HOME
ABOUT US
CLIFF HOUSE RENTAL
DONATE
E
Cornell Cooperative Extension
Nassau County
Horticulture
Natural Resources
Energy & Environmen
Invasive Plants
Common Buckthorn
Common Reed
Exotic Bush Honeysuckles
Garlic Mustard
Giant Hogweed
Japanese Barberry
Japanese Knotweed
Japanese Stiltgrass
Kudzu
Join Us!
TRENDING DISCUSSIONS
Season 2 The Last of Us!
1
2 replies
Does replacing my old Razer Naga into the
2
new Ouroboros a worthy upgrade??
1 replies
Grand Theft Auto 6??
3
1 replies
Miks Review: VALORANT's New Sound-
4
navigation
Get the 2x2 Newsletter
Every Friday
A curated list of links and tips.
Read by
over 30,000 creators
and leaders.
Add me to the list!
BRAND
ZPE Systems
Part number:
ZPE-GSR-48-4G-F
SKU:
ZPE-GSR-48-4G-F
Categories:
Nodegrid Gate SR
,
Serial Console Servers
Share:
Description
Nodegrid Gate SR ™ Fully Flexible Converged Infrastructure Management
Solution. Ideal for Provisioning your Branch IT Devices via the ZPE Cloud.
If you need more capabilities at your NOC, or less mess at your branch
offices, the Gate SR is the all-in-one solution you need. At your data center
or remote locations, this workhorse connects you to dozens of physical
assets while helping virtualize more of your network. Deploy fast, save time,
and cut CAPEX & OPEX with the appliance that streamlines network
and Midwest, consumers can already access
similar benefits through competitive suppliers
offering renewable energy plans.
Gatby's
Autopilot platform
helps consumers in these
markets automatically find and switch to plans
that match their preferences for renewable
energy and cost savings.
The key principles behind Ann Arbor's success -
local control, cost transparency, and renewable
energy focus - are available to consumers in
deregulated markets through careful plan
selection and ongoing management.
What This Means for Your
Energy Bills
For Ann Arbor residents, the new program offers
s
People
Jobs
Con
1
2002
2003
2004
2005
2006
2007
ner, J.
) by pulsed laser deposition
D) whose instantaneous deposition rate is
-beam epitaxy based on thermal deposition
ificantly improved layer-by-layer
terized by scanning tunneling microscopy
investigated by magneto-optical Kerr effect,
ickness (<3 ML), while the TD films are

* TASK PROMPT
Each entry above should be repeated exactly, with no line left out.

* ANSWER SPACE
HOME
ABOUT US
CLIFF HOUSE RENTAL
DONATE
E
Cornell Cooperative Extension
Nassau County
Horticulture
Natural Resources
Energy & Environmen
Invasive Plants
Common Buckthorn
Common Reed
Exotic Bush Honeysuckles
Garlic Mustard
Giant Hogweed
Japanese Barberry
Japanese Knotweed
Japanese Stiltgrass
Kudzu
Join Us!
TRENDING DISCUSSIONS
Season 2 The Last of Us!
1
2 replies
Does replacing my old Razer Naga into the
2
new Ouroboros a worthy upgrade??
1 replies
Grand Theft Auto 6??
3
1 replies
Miks Review: VALORANT's New Sound-
4
navigation
Get the 2x2 Newsletter
Every Friday
A curated list of links and tips.
Read by
over 30,000 creators
and leaders.
Add me to the list!
BRAND
ZPE Systems
Part number:
ZPE-GSR-48-4G-F
SKU:
ZPE-GSR-48-4G-F
Categories:
Nodegrid Gate SR
,
Serial Console Servers
Share:
Description
Nodegrid Gate SR ™ Fully Flexible Converged Infrastructure Management
Solution. Ideal for Provisioning your Branch IT Devices via the ZPE Cloud.
If you need more capabilities at your NOC, or less mess at your branch
offices, the Gate SR is the all-in-one solution you need. At your data center
or remote locations, this workhorse connects you to dozens of physical
assets while helping virtualize more of your network. Deploy fast, save time,
and cut CAPEX & OPEX with the appliance that streamlines network
and Midwest, consumers can already access
similar benefits through competitive suppliers
offering renewable energy plans.
Gatby's
Autopilot platform
helps consumers in these
markets automatically find and switch to plans
that match their preferences for renewable
energy and cost savings.
The key principles behind Ann Arbor's success -
local control, cost transparency, and renewable
energy focus - are available to consumers in
deregulated markets through careful plan
selection and ongoing management.
What This Means for Your
Energy Bills
For Ann Arbor residents, the new program offers
s
People
Jobs
Con
1
2002
2003
2004
2005
2006
2007
ner, J.
) by pulsed laser deposition
D) whose instantaneous deposition rate is
-beam epitaxy based on thermal deposition
ificantly improved layer-by-layer
terized by scanning tunneling microscopy
investigated by magneto-optical Kerr effect,
ickness (<3 ML), while the TD films are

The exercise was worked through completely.